Problem statement: The entries contain pictures, which should not appear in the copy; everything else must be reproduced exactly.

Records for the task:
╔══

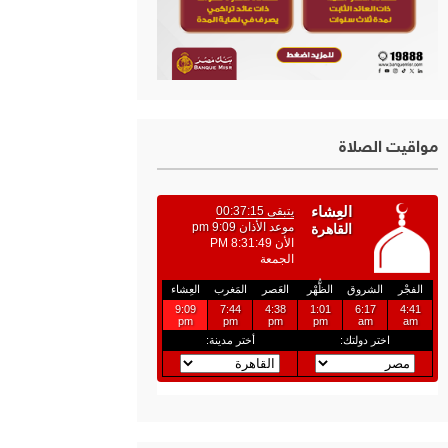
مواقيت الصلاة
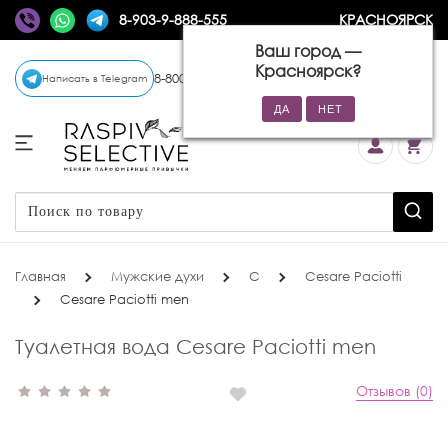
8-903-9-888-555
КРАСНОЯРСК
Ваш город —
Красноярск
?
8-800-770-72-34
(бесплатно)
Написать в Telegram
Главная
Мужские духи
C
Cesare Paciotti
Cesare Paciotti men
Туалетная вода Cesare Paciotti men
Отзывов (0)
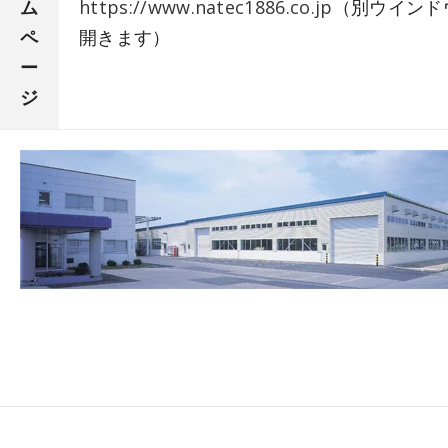
ム
https://www.natec1886.co.jp
（別ウインド
ペ
開きます）
ー
ジ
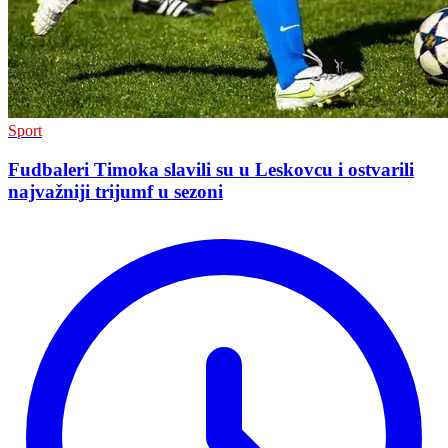
Sport
Fudbaleri Timoka slavili su u Leskovcu i ostvarili
najvažniji trijumf u sezoni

╚══

Result of this exercise:
مواقيت الصلاة
8-903-9-888-555
КРАСНОЯРСК
Ваш город —
Красноярск
?
8-800-770-72-34
(бесплатно)
Написать в Telegram
Главная
Мужские духи
C
Cesare Paciotti
Cesare Paciotti men
Туалетная вода Cesare Paciotti men
Отзывов (0)
ム
https://www.natec1886.co.jp
（別ウインド
ペ
開きます）
ー
ジ
Sport
Fudbaleri Timoka slavili su u Leskovcu i ostvarili
najvažniji trijumf u sezoni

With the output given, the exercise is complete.